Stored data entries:
——
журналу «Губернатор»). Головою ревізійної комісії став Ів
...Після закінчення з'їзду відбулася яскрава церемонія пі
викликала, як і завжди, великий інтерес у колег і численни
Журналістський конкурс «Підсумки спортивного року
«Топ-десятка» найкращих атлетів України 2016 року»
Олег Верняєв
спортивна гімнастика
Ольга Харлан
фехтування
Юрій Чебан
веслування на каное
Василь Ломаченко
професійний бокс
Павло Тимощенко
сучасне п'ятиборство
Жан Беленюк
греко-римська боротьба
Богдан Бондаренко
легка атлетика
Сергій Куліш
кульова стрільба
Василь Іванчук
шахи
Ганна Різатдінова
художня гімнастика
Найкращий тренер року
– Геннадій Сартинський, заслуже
——
WHAT TO WORK ON: Copy here each line of the preceding records with "року" in it.

FINISHED EXERCISE:
Журналістський конкурс «Підсумки спортивного року
«Топ-десятка» найкращих атлетів України 2016 року»
Найкращий тренер року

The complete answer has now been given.